Records drawn from a dataset:
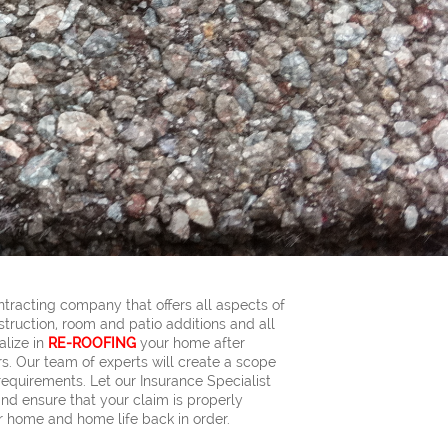
ntracting company that offers all aspects of
truction, room and patio additions and all
alize in
RE-ROOFING
your home after
. Our team of experts will create a scope
requirements. Let our Insurance Specialist
nd ensure that your claim is properly
 home and home life back in order.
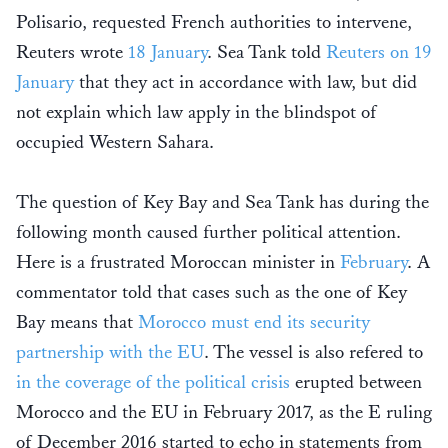
Polisario, requested French authorities to intervene,
Reuters wrote
18 January
. Sea Tank told
Reuters on 19
January
that they act in accordance with law, but did
not explain which law apply in the blindspot of
occupied Western Sahara.
The question of Key Bay and Sea Tank has during the
following month caused further political attention.
Here is a frustrated Moroccan minister in
February
. A
commentator told that cases such as the one of Key
Bay means that
Morocco must end its security
partnership with the EU
. The vessel is also refered to
in the coverage of the political crisis
erupted between
Morocco and the EU in February 2017, as the E ruling
of December 2016 started to echo in statements from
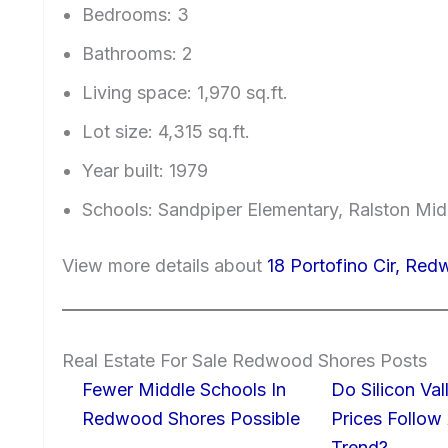
Bedrooms: 3
Bathrooms: 2
Living space: 1,970 sq.ft.
Lot size: 4,315 sq.ft.
Year built: 1979
Schools: Sandpiper Elementary, Ralston Mid
View more details about
18 Portofino Cir, Re
Real Estate For Sale Redwood Shores Posts
Fewer Middle Schools In
Do Silicon Va
Redwood Shores Possible
Prices Follow
Trend?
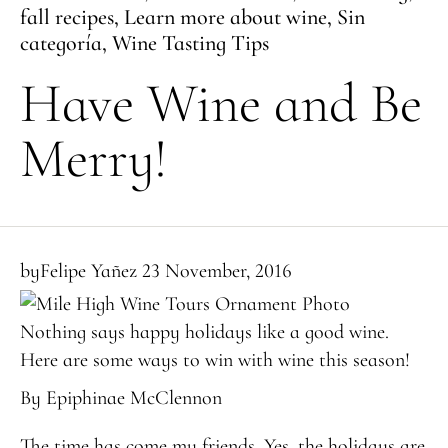
fall recipes
,
Learn more about wine
,
Sin
categoría
,
Wine Tasting Tips
Have Wine and Be
Merry!
by
Felipe Yañez
23 November, 2016
Nothing says happy holidays like a good wine.
Here are some ways to win with wine this season!
By Epiphinae McClennon
The time has come my friends. Yes, the holidays are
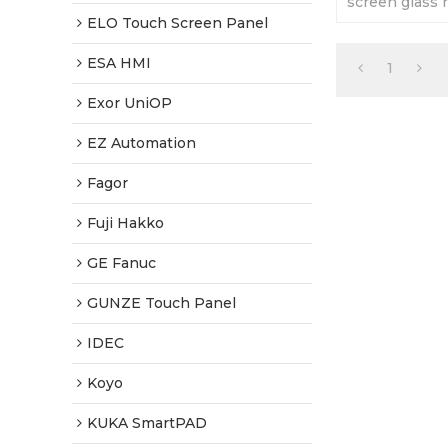
screen glass 
It is brand n
ELO Touch Screen Panel
a 1 year warra
ESA HMI
1
Exor UniOP
EZ Automation
Fagor
Fuji Hakko
GE Fanuc
GUNZE Touch Panel
IDEC
Koyo
KUKA SmartPAD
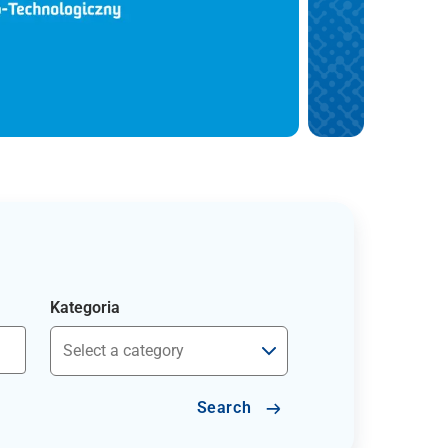
Kategoria
Search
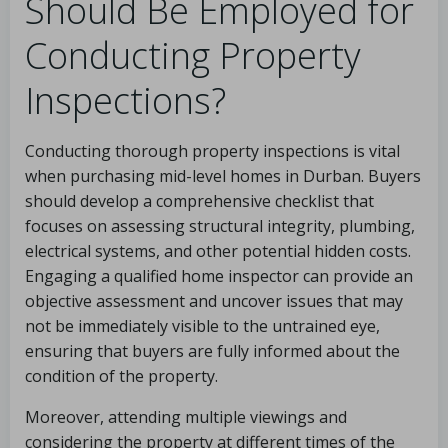
Should Be Employed for
Conducting Property
Inspections?
Conducting thorough property inspections is vital
when purchasing mid-level homes in Durban. Buyers
should develop a comprehensive checklist that
focuses on assessing structural integrity, plumbing,
electrical systems, and other potential hidden costs.
Engaging a qualified home inspector can provide an
objective assessment and uncover issues that may
not be immediately visible to the untrained eye,
ensuring that buyers are fully informed about the
condition of the property.
Moreover, attending multiple viewings and
considering the property at different times of the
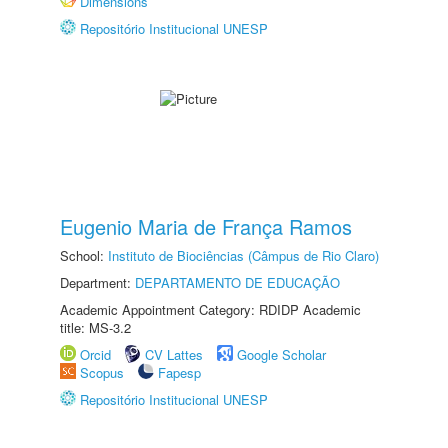
Dimensions
Repositório Institucional UNESP
Eugenio Maria de França Ramos
School:
Instituto de Biociências (Câmpus de Rio Claro)
Department:
DEPARTAMENTO DE EDUCAÇÃO
Academic Appointment Category: RDIDP Academic
title: MS-3.2
Orcid
CV Lattes
Google Scholar
Scopus
Fapesp
Repositório Institucional UNESP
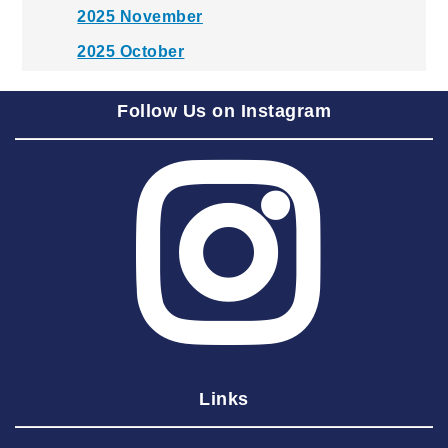
2025 November
2025 October
2025 September
Follow Us on Instagram
2025 August
2025 July
2025 June
2025 May
2025 April
2025 March
2025 February
2025 January
Links
2024 December
2024 November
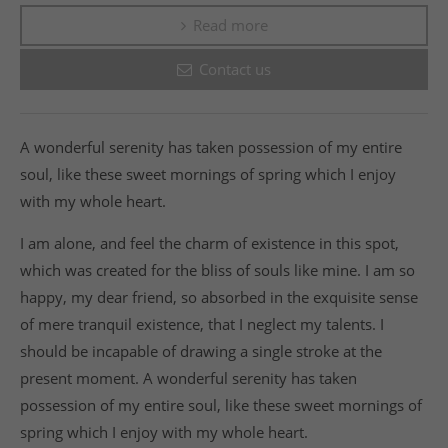
Read more
Contact us
A wonderful serenity has taken possession of my entire
soul, like these sweet mornings of spring which I enjoy
with my whole heart.
I am alone, and feel the charm of existence in this spot,
which was created for the bliss of souls like mine. I am so
happy, my dear friend, so absorbed in the exquisite sense
of mere tranquil existence, that I neglect my talents. I
should be incapable of drawing a single stroke at the
present moment. A wonderful serenity has taken
possession of my entire soul, like these sweet mornings of
spring which I enjoy with my whole heart.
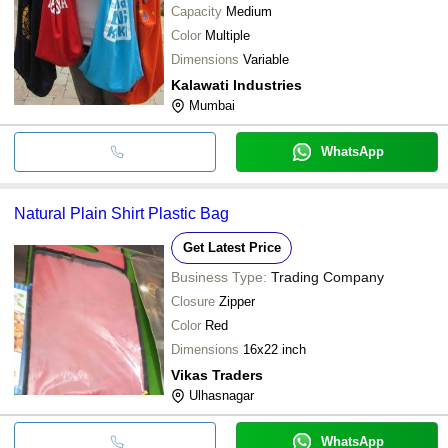
Capacity
Medium
Color
Multiple
Dimensions
Variable
Kalawati Industries
Mumbai
WhatsApp
Natural Plain Shirt Plastic Bag
Get Latest Price
Business Type:
Trading Company
Closure
Zipper
Color
Red
Dimensions
16x22 inch
Vikas Traders
Ulhasnagar
WhatsApp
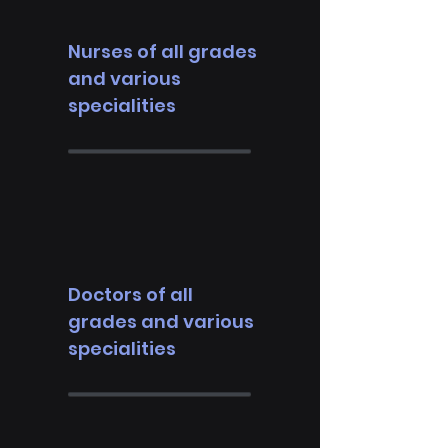
Nurses of all grades
and various
specialities
Doctors of all
grades and various
specialities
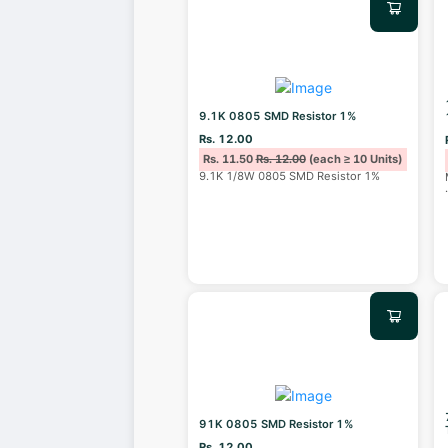
9.1K 0805 SMD Resistor 1%
Rs. 12.00
Rs. 11.50
Rs. 12.00
(each ≥ 10 Units)
9.1K 1/8W 0805 SMD Resistor 1%
91K 0805 SMD Resistor 1%
Rs. 12.00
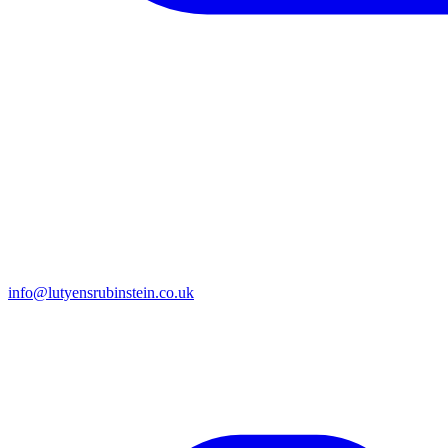
info@lutyensrubinstein.co.uk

▶ _Work item_
Reproduce every record above exactly, but leave out the pictures.

▶ _Answer section_
ntracting company that offers all aspects of
truction, room and patio additions and all
alize in
RE-ROOFING
your home after
. Our team of experts will create a scope
requirements. Let our Insurance Specialist
nd ensure that your claim is properly
 home and home life back in order.
Polisario, requested French authorities to intervene,
Reuters wrote
18 January
. Sea Tank told
Reuters on 19
January
that they act in accordance with law, but did
not explain which law apply in the blindspot of
occupied Western Sahara.
The question of Key Bay and Sea Tank has during the
following month caused further political attention.
Here is a frustrated Moroccan minister in
February
. A
commentator told that cases such as the one of Key
Bay means that
Morocco must end its security
partnership with the EU
. The vessel is also refered to
in the coverage of the political crisis
erupted between
Morocco and the EU in February 2017, as the E ruling
of December 2016 started to echo in statements from
Bedrooms: 3
Bathrooms: 2
Living space: 1,970 sq.ft.
Lot size: 4,315 sq.ft.
Year built: 1979
Schools: Sandpiper Elementary, Ralston Mid
View more details about
18 Portofino Cir, Re
Real Estate For Sale Redwood Shores Posts
Fewer Middle Schools In
Do Silicon Va
Redwood Shores Possible
Prices Follow
Trend?
fall recipes
,
Learn more about wine
,
Sin
categoría
,
Wine Tasting Tips
Have Wine and Be
Merry!
by
Felipe Yañez
23 November, 2016
Nothing says happy holidays like a good wine.
Here are some ways to win with wine this season!
By Epiphinae McClennon
The time has come my friends. Yes, the holidays are
screen glass 
It is brand n
ELO Touch Screen Panel
a 1 year warra
ESA HMI
1
Exor UniOP
EZ Automation
Fagor
Fuji Hakko
GE Fanuc
GUNZE Touch Panel
IDEC
Koyo
KUKA SmartPAD
Kategoria
Search
Should Be Employed for
Conducting Property
Inspections?
Conducting thorough property inspections is vital
when purchasing mid-level homes in Durban. Buyers
should develop a comprehensive checklist that
focuses on assessing structural integrity, plumbing,
electrical systems, and other potential hidden costs.
Engaging a qualified home inspector can provide an
objective assessment and uncover issues that may
not be immediately visible to the untrained eye,
ensuring that buyers are fully informed about the
condition of the property.
Moreover, attending multiple viewings and
considering the property at different times of the
Dimensions
Repositório Institucional UNESP
Eugenio Maria de França Ramos
School:
Instituto de Biociências (Câmpus de Rio Claro)
Department:
DEPARTAMENTO DE EDUCAÇÃO
Academic Appointment Category: RDIDP Academic
title: MS-3.2
Orcid
CV Lattes
Google Scholar
Scopus
Fapesp
Repositório Institucional UNESP
2025 November
2025 October
2025 September
Follow Us on Instagram
2025 August
2025 July
2025 June
2025 May
2025 April
2025 March
2025 February
2025 January
Links
2024 December
2024 November
Read more
Contact us
A wonderful serenity has taken possession of my entire
soul, like these sweet mornings of spring which I enjoy
with my whole heart.
I am alone, and feel the charm of existence in this spot,
which was created for the bliss of souls like mine. I am so
happy, my dear friend, so absorbed in the exquisite sense
of mere tranquil existence, that I neglect my talents. I
should be incapable of drawing a single stroke at the
present moment. A wonderful serenity has taken
possession of my entire soul, like these sweet mornings of
spring which I enjoy with my whole heart.
Capacity
Medium
Color
Multiple
Dimensions
Variable
Kalawati Industries
Mumbai
WhatsApp
Natural Plain Shirt Plastic Bag
Get Latest Price
Business Type:
Trading Company
Closure
Zipper
Color
Red
Dimensions
16x22 inch
Vikas Traders
Ulhasnagar
WhatsApp
Nurses of all grades
and various
specialities
Doctors of all
grades and various
specialities
9.1K 0805 SMD Resistor 1%
Rs. 12.00
Rs. 11.50
Rs. 12.00
(each ≥ 10 Units)
9.1K 1/8W 0805 SMD Resistor 1%
91K 0805 SMD Resistor 1%
Rs. 12.00
info@lutyensrubinstein.co.uk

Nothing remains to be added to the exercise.